Start by browning your beef stew meat in large kettle, may need a little olive oil if meat is very lean, brown this and when getting to dry, add 1/2 cup water and continue cooking until dry again, deglaze pan with another 1/2 cup water. This is where all your beefy flavor comes into play, without browning your stew meat, you will not get the same flavors. When you have done this twice, add the amount of water you want for your soup, I dont measure, just go by looks, sorry, that's what old adults do.... Make sure when it comes to a boil, you remove the foam that floats to the top, then add the tomatoes &amp; cabbage and simmer for a couple hours on lowest heat. 1/2 hr. before dinner is ready to serve, add the sugar and lemon juice and boullion cubes, taste and add your salt and pepper, stir really good and dissolve the cubes and salt and pepper. Taste and add more sugar or and lemon to taste, you will know when the flavor of sweet and sour stew is right, it will be just sweet and sour!!! Taste better the next day and the juice is good as a hot drink.

This stew is fab with big hunks of bread and butter.... yummy for my tummy :tt2:


----------



## hibiscusmile (Mar 9, 2011)

ok, next!


----------



## hibiscusmile (Mar 9, 2011)

Phil, u gonna try it? :chef:


----------



## warpdrive (Mar 10, 2011)

I don't know about Phil, but I'm cooking your soup tonight.

I going to make a meal out of it like you said with some fresh baked bread.

Wish me luck.

Harry


----------



## hibiscusmile (Mar 10, 2011)

Oh Boy! r u making bread too?

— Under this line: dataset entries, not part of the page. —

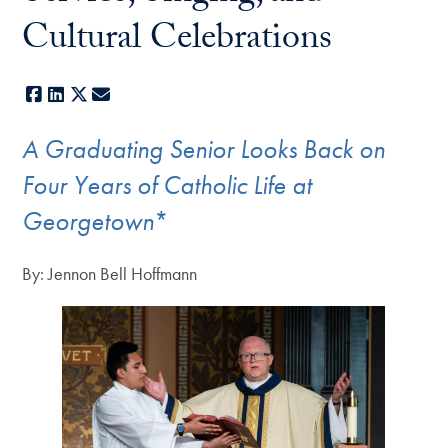
Cultural Celebrations
Facebook
LinkedIn
X
E-mail
A Graduating Senior Looks Back on
Four Years of Catholic Life at
Georgetown
*
By: Jennon Bell Hoffmann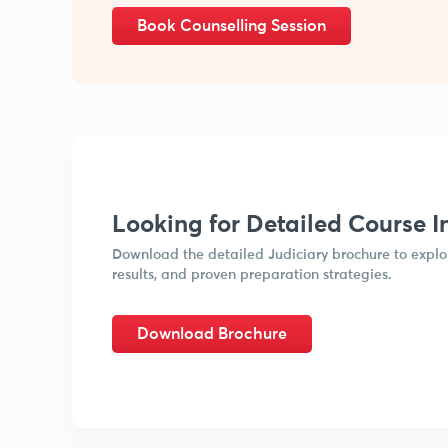
Book Counselling Session
Looking for Detailed Course I
Download the detailed Judiciary brochure to explor
results, and proven preparation strategies.
Download Brochure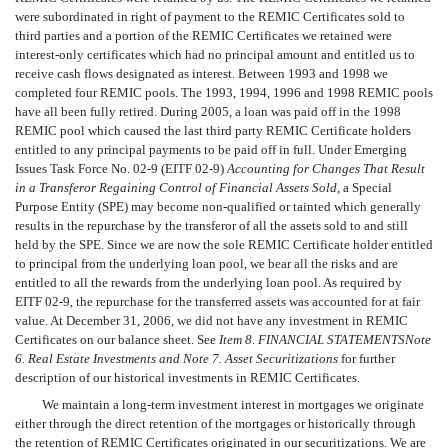
were subordinated in right of payment to the REMIC Certificates sold to
third parties and a portion of the REMIC Certificates we retained were
interest-only certificates which had no principal amount and entitled us to
receive cash flows designated as interest. Between 1993 and 1998 we
completed four REMIC pools. The 1993, 1994, 1996 and 1998 REMIC pools
have all been fully retired. During 2005, a loan was paid off in the 1998
REMIC pool which caused the last third party REMIC Certificate holders
entitled to any principal payments to be paid off in full. Under Emerging
Issues Task Force No. 02-9 (EITF 02-9)
Accounting for Changes That Result
in a Transferor Regaining Control of Financial Assets Sold
, a Special
Purpose Entity (SPE) may become non-qualified or tainted which generally
results in the repurchase by the transferor of all the assets sold to and still
held by the SPE. Since we are now the sole REMIC Certificate holder entitled
to principal from the underlying loan pool, we bear all the risks and are
entitled to all the rewards from the underlying loan pool. As required by
EITF 02-9, the repurchase for the transferred assets was accounted for at fair
value. At December 31, 2006, we did not have any investment in REMIC
Certificates on our balance sheet. See
Item 8. FINANCIAL STATEMENTS
Note
6. Real Estate Investments and Note 7. Asset Securitizations
for further
description of our historical investments in REMIC Certificates.
We maintain a long-term investment interest in mortgages we originate
either through the direct retention of the mortgages or historically through
the retention of REMIC Certificates originated in our securitizations. We are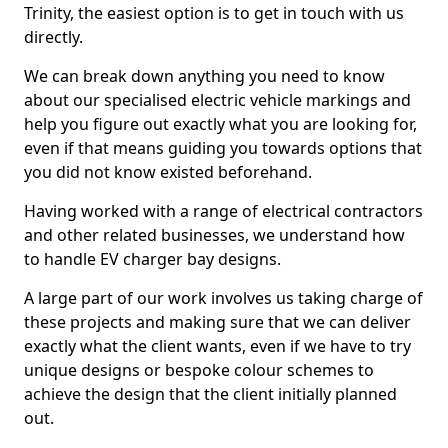
Trinity, the easiest option is to get in touch with us
directly.
We can break down anything you need to know
about our specialised electric vehicle markings and
help you figure out exactly what you are looking for,
even if that means guiding you towards options that
you did not know existed beforehand.
Having worked with a range of electrical contractors
and other related businesses, we understand how
to handle EV charger bay designs.
A large part of our work involves us taking charge of
these projects and making sure that we can deliver
exactly what the client wants, even if we have to try
unique designs or bespoke colour schemes to
achieve the design that the client initially planned
out.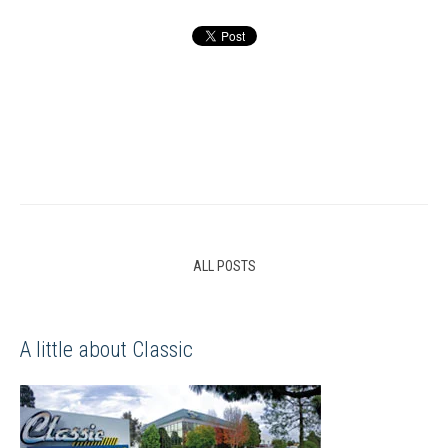
ALL POSTS
A little about Classic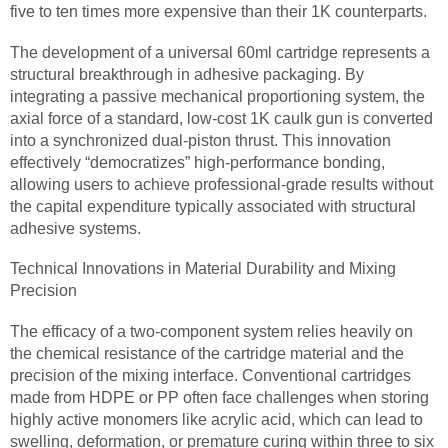
five to ten times more expensive than their 1K counterparts.
The development of a universal 60ml cartridge represents a
structural breakthrough in adhesive packaging. By
integrating a passive mechanical proportioning system, the
axial force of a standard, low-cost 1K caulk gun is converted
into a synchronized dual-piston thrust. This innovation
effectively “democratizes” high-performance bonding,
allowing users to achieve professional-grade results without
the capital expenditure typically associated with structural
adhesive systems.
Technical Innovations in Material Durability and Mixing
Precision
The efficacy of a two-component system relies heavily on
the chemical resistance of the cartridge material and the
precision of the mixing interface. Conventional cartridges
made from HDPE or PP often face challenges when storing
highly active monomers like acrylic acid, which can lead to
swelling, deformation, or premature curing within three to six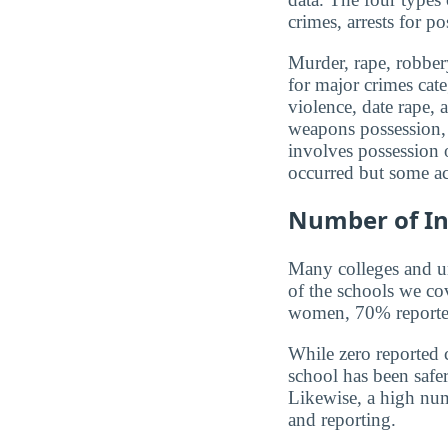
crimes, arrests for po
Murder, rape, robbery
for major crimes cat
violence, date rape, 
weapons possession, 
involves possession o
occurred but some ac
Number of In
Many colleges and uni
of the schools we co
women, 70% reported 
While zero reported c
school has been safer.
Likewise, a high num
and reporting.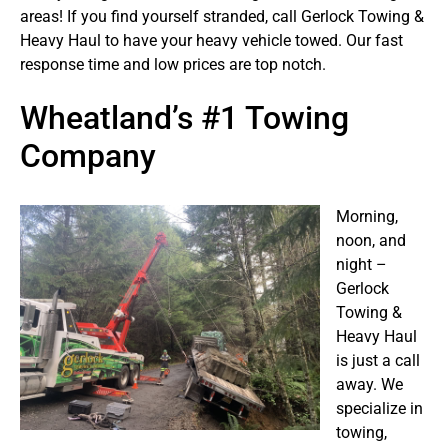
areas! If you find yourself stranded, call Gerlock Towing &
Heavy Haul to have your heavy vehicle towed. Our fast
response time and low prices are top notch.
Wheatland’s #1 Towing
Company
Morning,
noon, and
night –
Gerlock
Towing &
Heavy Haul
is just a call
away. We
specialize in
towing,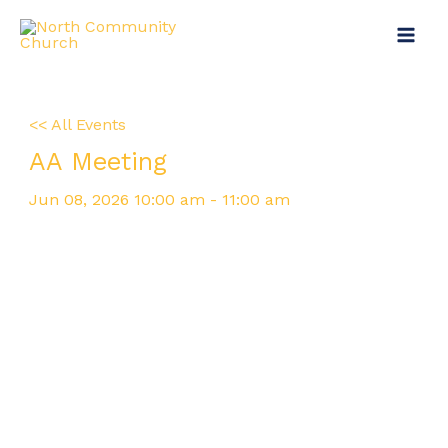
Skip
Main
to
Menu
content
<< All Events
AA Meeting
Jun
08,
2026
10:00 am - 11:00 am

I'll be right over! :lol:


----------



## hibiscusmile (Mar 10, 2011)

ok, continuing our food thread from the FLY ONE!

Home cooking here is fattening Phil... Last weekend, all the kids and grandkids and sister came over, they wanted ....

Don't look Yen.... :lol:  "Chicken and dumplings" and I made a rabbit salad to go with it, and not a bowl of either was left!


----------



## hibiscusmile (Mar 15, 2011)

So who has tried the soup receipes?


----------